# Problem details
Output each of the entries exactly, skipping every picture they contain.

# Data for this task
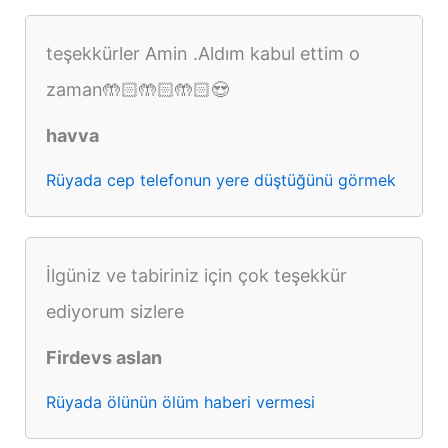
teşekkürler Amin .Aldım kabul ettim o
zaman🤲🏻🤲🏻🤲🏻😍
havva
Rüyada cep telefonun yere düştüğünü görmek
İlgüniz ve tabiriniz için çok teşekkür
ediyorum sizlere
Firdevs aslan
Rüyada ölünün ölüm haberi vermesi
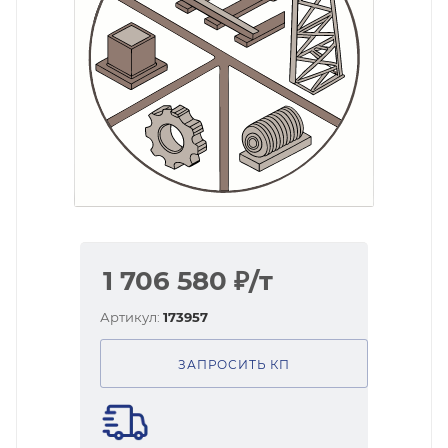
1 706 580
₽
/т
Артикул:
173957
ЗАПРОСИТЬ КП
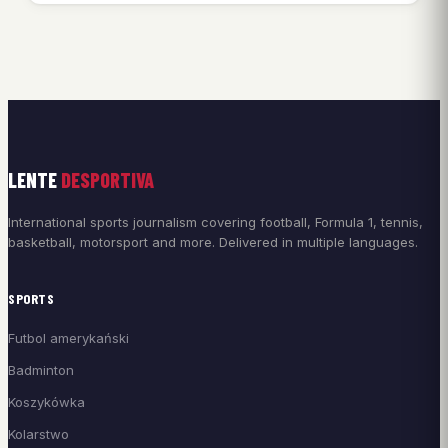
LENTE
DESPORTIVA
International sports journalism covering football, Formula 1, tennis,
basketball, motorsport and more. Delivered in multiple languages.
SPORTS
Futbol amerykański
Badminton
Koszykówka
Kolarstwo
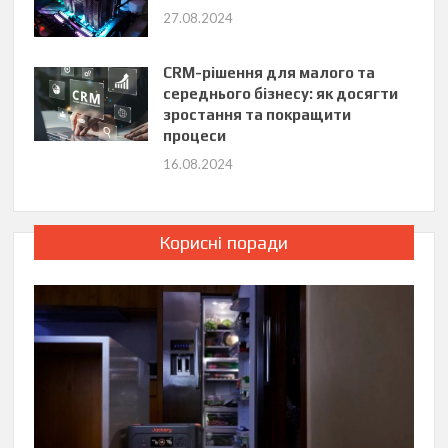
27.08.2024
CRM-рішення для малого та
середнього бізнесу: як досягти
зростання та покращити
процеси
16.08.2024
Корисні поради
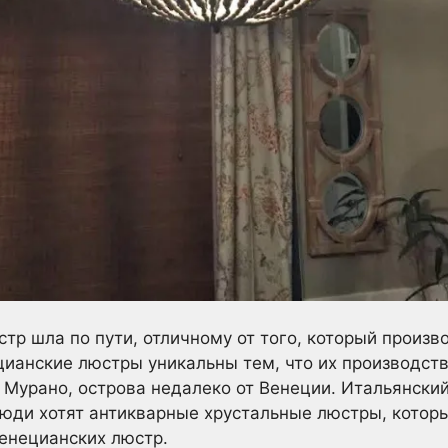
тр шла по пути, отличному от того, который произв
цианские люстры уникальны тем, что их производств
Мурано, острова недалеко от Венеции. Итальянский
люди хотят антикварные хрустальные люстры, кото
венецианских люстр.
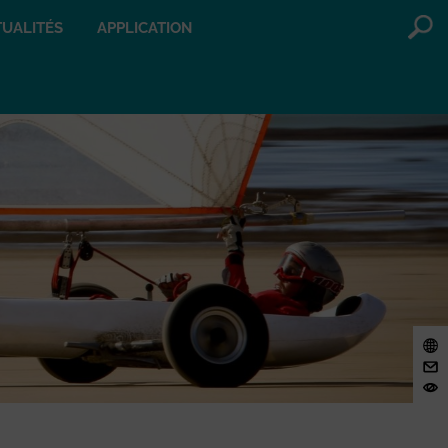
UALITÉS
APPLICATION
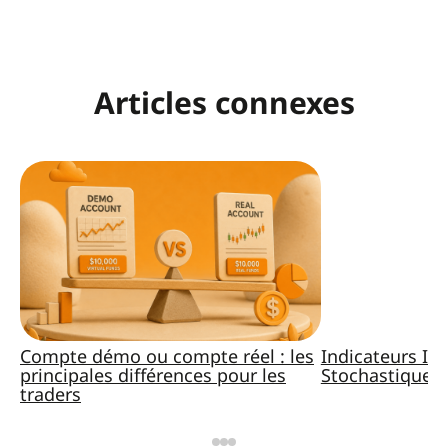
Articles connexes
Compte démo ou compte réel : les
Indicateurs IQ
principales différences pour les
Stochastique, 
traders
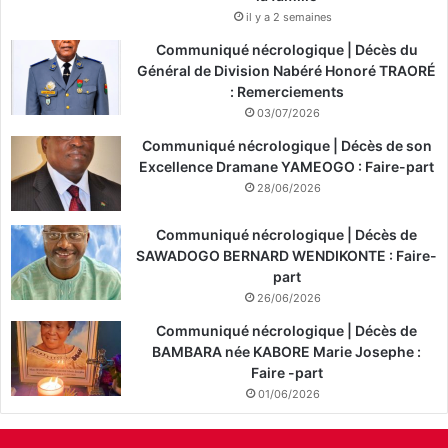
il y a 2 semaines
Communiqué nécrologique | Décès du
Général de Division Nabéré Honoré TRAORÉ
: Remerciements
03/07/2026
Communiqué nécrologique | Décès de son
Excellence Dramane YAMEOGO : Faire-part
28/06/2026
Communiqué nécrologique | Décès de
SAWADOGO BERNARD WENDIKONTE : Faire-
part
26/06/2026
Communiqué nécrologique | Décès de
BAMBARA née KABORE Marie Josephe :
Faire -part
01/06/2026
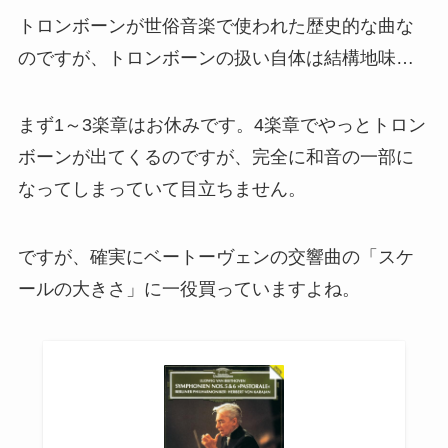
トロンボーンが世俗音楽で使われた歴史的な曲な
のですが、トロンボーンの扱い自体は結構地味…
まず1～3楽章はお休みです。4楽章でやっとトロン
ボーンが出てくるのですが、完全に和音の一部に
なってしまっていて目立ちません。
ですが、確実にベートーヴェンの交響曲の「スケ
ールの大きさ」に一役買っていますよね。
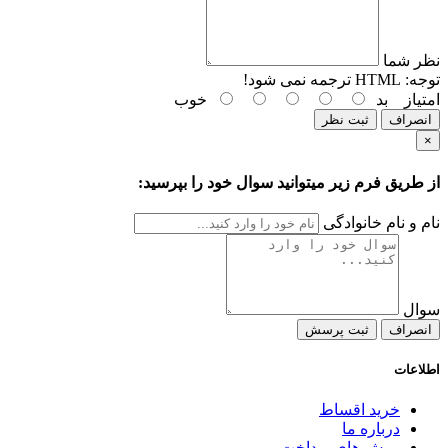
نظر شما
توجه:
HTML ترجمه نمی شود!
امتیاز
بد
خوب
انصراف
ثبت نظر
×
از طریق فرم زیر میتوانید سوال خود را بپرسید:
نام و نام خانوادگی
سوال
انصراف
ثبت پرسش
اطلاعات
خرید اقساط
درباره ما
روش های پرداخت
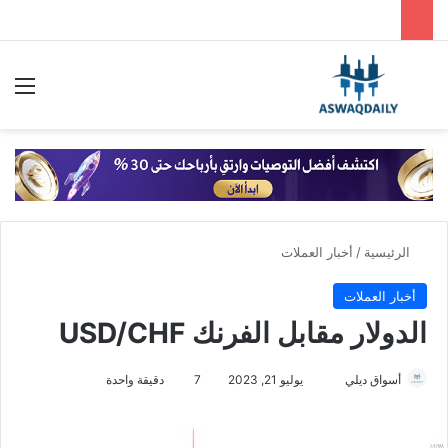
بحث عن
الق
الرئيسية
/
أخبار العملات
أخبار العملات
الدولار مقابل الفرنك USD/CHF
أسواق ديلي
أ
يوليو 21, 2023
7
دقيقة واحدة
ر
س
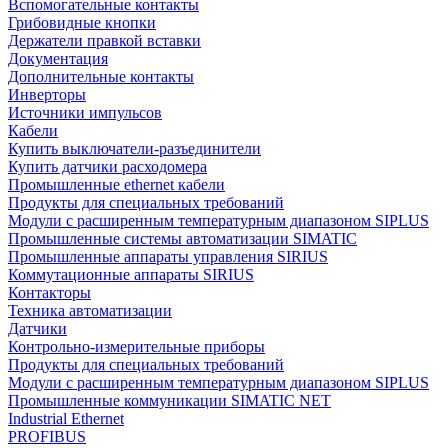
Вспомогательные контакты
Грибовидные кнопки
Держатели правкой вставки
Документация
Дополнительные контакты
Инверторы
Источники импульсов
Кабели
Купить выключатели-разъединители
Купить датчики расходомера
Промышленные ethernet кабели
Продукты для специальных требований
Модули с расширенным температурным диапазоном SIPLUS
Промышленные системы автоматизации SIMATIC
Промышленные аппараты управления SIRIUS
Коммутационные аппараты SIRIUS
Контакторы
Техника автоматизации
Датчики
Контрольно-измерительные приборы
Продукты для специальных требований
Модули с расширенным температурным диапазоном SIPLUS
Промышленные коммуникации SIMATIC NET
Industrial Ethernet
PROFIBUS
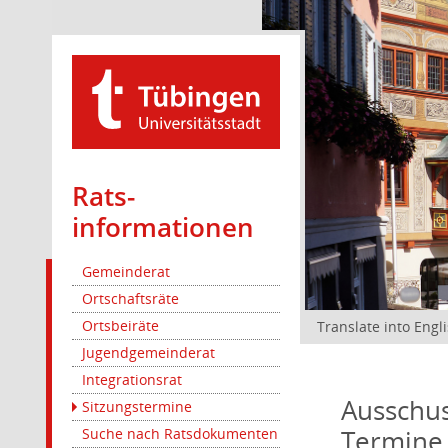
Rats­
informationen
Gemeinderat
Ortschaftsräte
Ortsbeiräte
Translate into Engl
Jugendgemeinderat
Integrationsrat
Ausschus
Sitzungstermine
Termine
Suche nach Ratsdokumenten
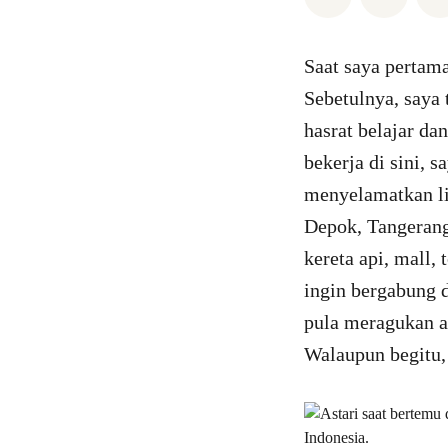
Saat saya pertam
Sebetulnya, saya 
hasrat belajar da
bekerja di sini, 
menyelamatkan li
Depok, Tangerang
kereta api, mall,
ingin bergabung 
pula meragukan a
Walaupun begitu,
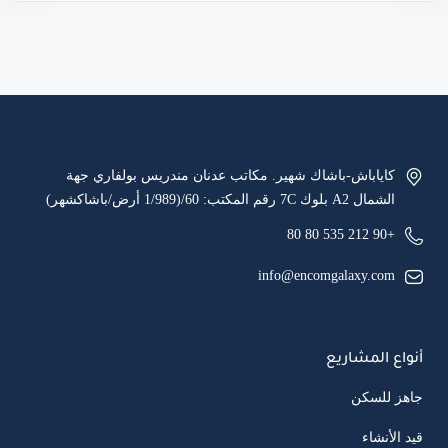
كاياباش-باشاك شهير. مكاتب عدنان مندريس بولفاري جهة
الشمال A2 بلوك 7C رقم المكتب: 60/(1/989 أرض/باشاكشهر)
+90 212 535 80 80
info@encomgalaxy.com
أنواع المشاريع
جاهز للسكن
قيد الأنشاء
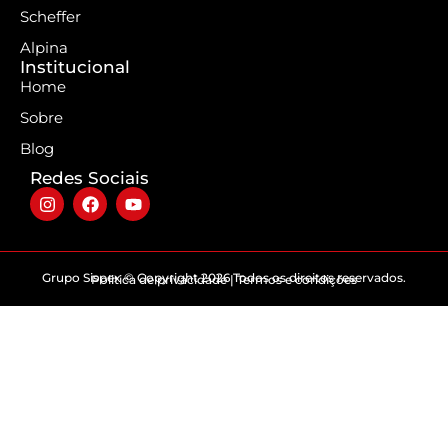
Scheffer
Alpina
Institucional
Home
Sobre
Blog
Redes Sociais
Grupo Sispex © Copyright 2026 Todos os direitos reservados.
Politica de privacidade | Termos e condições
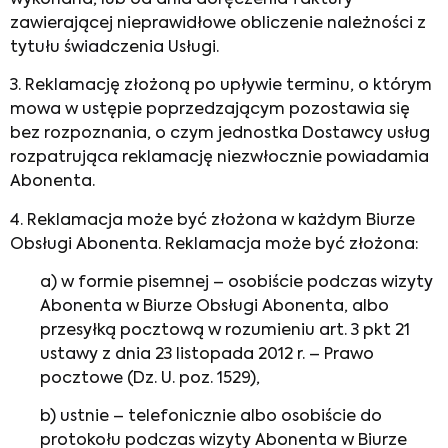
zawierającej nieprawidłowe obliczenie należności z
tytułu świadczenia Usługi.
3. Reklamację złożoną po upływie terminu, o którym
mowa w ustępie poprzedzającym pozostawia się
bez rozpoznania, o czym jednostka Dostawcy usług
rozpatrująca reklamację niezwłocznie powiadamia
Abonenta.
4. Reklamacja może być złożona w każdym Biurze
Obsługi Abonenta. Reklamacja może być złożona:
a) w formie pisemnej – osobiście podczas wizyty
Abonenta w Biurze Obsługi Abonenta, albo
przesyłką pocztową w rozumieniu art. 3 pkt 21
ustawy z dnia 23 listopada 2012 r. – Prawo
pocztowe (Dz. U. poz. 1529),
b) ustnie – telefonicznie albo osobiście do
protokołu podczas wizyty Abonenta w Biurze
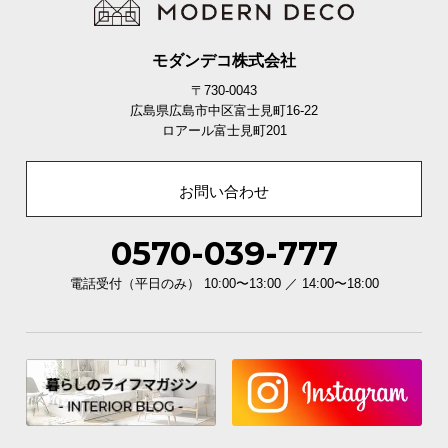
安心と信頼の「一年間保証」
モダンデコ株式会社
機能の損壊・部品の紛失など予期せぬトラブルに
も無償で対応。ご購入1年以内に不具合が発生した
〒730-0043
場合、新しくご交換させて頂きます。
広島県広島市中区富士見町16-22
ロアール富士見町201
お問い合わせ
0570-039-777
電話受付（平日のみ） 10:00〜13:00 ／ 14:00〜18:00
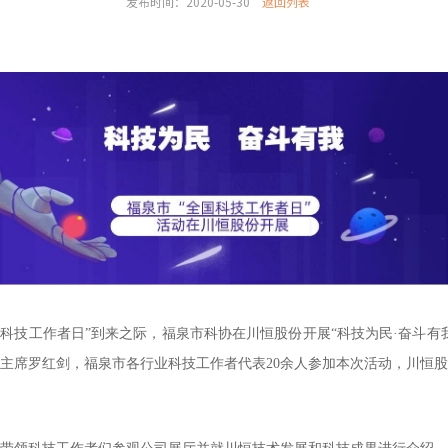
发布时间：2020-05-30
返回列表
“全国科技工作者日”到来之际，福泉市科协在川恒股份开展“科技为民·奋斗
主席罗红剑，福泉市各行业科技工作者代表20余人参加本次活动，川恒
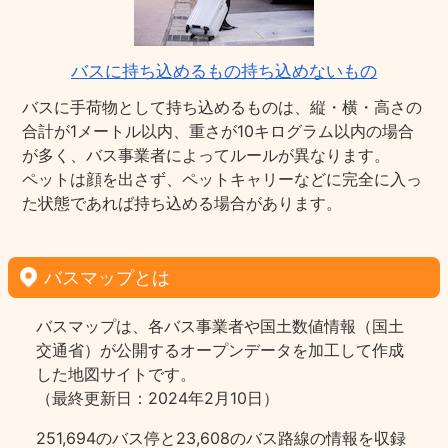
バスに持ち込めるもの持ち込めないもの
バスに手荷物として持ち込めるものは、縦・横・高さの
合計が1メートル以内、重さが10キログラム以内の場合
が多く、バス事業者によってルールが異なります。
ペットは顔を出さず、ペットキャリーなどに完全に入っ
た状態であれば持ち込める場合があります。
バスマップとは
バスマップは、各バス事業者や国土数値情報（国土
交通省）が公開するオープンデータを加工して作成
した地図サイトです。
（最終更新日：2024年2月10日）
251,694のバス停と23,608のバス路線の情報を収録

# Written solution
teşekkürler Amin .Aldım kabul ettim o
zaman🤲🏻🤲🏻🤲🏻😍
havva
Rüyada cep telefonun yere düştüğünü görmek
İlgüniz ve tabiriniz için çok teşekkür
ediyorum sizlere
Firdevs aslan
Rüyada ölünün ölüm haberi vermesi
1 706 580
₽
/т
Артикул:
173957
ЗАПРОСИТЬ КП
LENTE
DESPORTIVA
International sports journalism covering football, Formula 1, tennis,
basketball, motorsport and more. Delivered in multiple languages.
SPORTS
Futbol amerykański
Badminton
Koszykówka
Kolarstwo
27.08.2024
CRM-рішення для малого та
середнього бізнесу: як досягти
зростання та покращити
процеси
16.08.2024
Корисні поради
тр шла по пути, отличному от того, который произв
цианские люстры уникальны тем, что их производств
Мурано, острова недалеко от Венеции. Итальянский
люди хотят антикварные хрустальные люстры, кото
венецианских люстр.
UALITÉS
APPLICATION
Articles connexes
Compte démo ou compte réel : les
Indicateurs IQ
principales différences pour les
Stochastique, 
traders
il y a 2 semaines
Communiqué nécrologique | Décès du
Général de Division Nabéré Honoré TRAORÉ
: Remerciements
03/07/2026
Communiqué nécrologique | Décès de son
Excellence Dramane YAMEOGO : Faire-part
28/06/2026
Communiqué nécrologique | Décès de
SAWADOGO BERNARD WENDIKONTE : Faire-
part
26/06/2026
Communiqué nécrologique | Décès de
BAMBARA née KABORE Marie Josephe :
Faire -part
01/06/2026
トロンボーンが世俗音楽で使われた歴史的な曲な
のですが、トロンボーンの扱い自体は結構地味…
まず1～3楽章はお休みです。4楽章でやっとトロン
ボーンが出てくるのですが、完全に和音の一部に
なってしまっていて目立ちません。
ですが、確実にベートーヴェンの交響曲の「スケ
ールの大きさ」に一役買っていますよね。
نظر شما
توجه:
HTML ترجمه نمی شود!
امتیاز
بد
خوب
انصراف
ثبت نظر
×
از طریق فرم زیر میتوانید سوال خود را بپرسید:
نام و نام خانوادگی
سوال
انصراف
ثبت پرسش
اطلاعات
خرید اقساط
درباره ما
روش های پرداخت
بحث عن
الق
الرئيسية
/
أخبار العملات
أخبار العملات
الدولار مقابل الفرنك USD/CHF
أسواق ديلي
أ
يوليو 21, 2023
7
دقيقة واحدة
ر
س
Вспомогательные контакты
Грибовидные кнопки
Держатели правкой вставки
Документация
Дополнительные контакты
Инверторы
Источники импульсов
Кабели
Купить выключатели-разъединители
Купить датчики расходомера
Промышленные ethernet кабели
Продукты для специальных требований
Модули с расширенным температурным диапазоном SIPLUS
Промышленные системы автоматизации SIMATIC
Промышленные аппараты управления SIRIUS
Коммутационные аппараты SIRIUS
Контакторы
Техника автоматизации
Датчики
Контрольно-измерительные приборы
Продукты для специальных требований
Модули с расширенным температурным диапазоном SIPLUS
Промышленные коммуникации SIMATIC NET
Industrial Ethernet
PROFIBUS
Rats­
informationen
Gemeinderat
Ortschaftsräte
Ortsbeiräte
Translate into Engl
Jugendgemeinderat
Integrationsrat
Ausschus
Sitzungstermine
Termine
Suche nach Ratsdokumenten
Saat saya pertam
Sebetulnya, saya 
hasrat belajar da
bekerja di sini, 
menyelamatkan li
Depok, Tangerang
kereta api, mall,
ingin bergabung 
pula meragukan a
Walaupun begitu,
كاياباش-باشاك شهير. مكاتب عدنان مندريس بولفاري جهة
الشمال A2 بلوك 7C رقم المكتب: 60/(1/989 أرض/باشاكشهر)
+90 212 535 80 80
info@encomgalaxy.com
أنواع المشاريع
جاهز للسكن
قيد الأنشاء
Scheffer
Alpina
Institucional
Home
Sobre
Blog
Redes Sociais
Grupo Sispex © Copyright 2026 Todos os direitos reservados.
Politica de privacidade | Termos e condições
zawierającej nieprawidłowe obliczenie należności z
tytułu świadczenia Usługi.
3. Reklamację złożoną po upływie terminu, o którym
mowa w ustępie poprzedzającym pozostawia się
bez rozpoznania, o czym jednostka Dostawcy usług
rozpatrująca reklamację niezwłocznie powiadamia
Abonenta.
4. Reklamacja może być złożona w każdym Biurze
Obsługi Abonenta. Reklamacja może być złożona:
a) w formie pisemnej – osobiście podczas wizyty
Abonenta w Biurze Obsługi Abonenta, albo
przesyłką pocztową w rozumieniu art. 3 pkt 21
ustawy z dnia 23 listopada 2012 r. – Prawo
pocztowe (Dz. U. poz. 1529),
b) ustnie – telefonicznie albo osobiście do
protokołu podczas wizyty Abonenta w Biurze
安心と信頼の「一年間保証」
モダンデコ株式会社
機能の損壊・部品の紛失など予期せぬトラブルに
も無償で対応。ご購入1年以内に不具合が発生した
〒730-0043
場合、新しくご交換させて頂きます。
広島県広島市中区富士見町16-22
ロアール富士見町201
お問い合わせ
0570-039-777
電話受付（平日のみ） 10:00〜13:00 ／ 14:00〜18:00
发布时间：2020-05-30
返回列表
“全国科技工作者日”到来之际，福泉市科协在川恒股份开展“科技为民·奋斗
主席罗红剑，福泉市各行业科技工作者代表20余人参加本次活动，川恒
バスに持ち込めるもの持ち込めないもの
バスに手荷物として持ち込めるものは、縦・横・高さの
合計が1メートル以内、重さが10キログラム以内の場合
が多く、バス事業者によってルールが異なります。
ペットは顔を出さず、ペットキャリーなどに完全に入っ
た状態であれば持ち込める場合があります。
バスマップとは
バスマップは、各バス事業者や国土数値情報（国土
交通省）が公開するオープンデータを加工して作成
した地図サイトです。
（最終更新日：2024年2月10日）
251,694のバス停と23,608のバス路線の情報を収録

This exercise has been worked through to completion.